I am working on mergers and acquisitions data. All I have is announcement dates and acquirer and target companies from Bloomberg and deal type. what else do I need to run the data for abnormal profit? I have attached the file too.
In Chapter 13 of my book - Energy Investments: An adaptive approach to profiting from uncertainties - I cautioned against this type of empirical research. What you call abnormal profit (or loss) is made arbitrary by the time period you consider. For example, if you take the comparison of prices as before and after deal announcement, you will get all sorts of results, particularly for listed companies. The power of rumours move share prices. What you would usually find is share prices rump up on rumours, and fall on the news.
What I suggest is to look at the value of M&A as a contextual valuation, the contexts being the strategy and the subsequent opportunities that open up post acquisitions, divestments, or mergers.

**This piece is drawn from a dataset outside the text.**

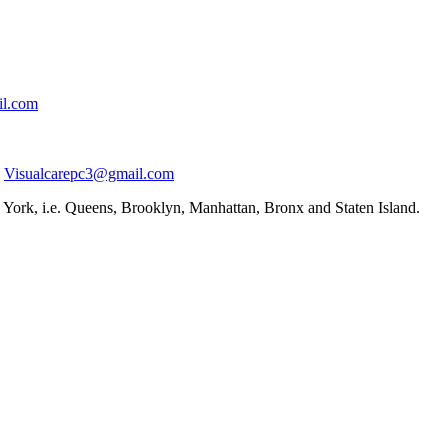
il.com
Visualcarepc3@gmail.com
York, i.e. Queens, Brooklyn, Manhattan, Bronx and Staten Island.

For the market model version of the Sharpe-Lintner-Mossin CAPM all you need is the return of the security (cash dividends and stock prices adjusted for splits and stock dividends) and the return of the market (choose a broad stock market index that fits the stocks you are studying, e.g. if it is the US you may pick the NYSE index, CRSP index, S & P 500 index if they are large stocks, or NASDAQ if they are small stocks. If in the UK you might pick FTSE, etc.). The theoretical Sharpe CAPM included the risk-free rate (proxy in the US is long term (30 year) US Treasury bonds (some argue the proxy should be short term 90 day US T-bills) but this introduces measurement error and is unnecessary. There are other CAPMs such as Ross APT, and Fama-French 3 factor ( 5 factor, etc.).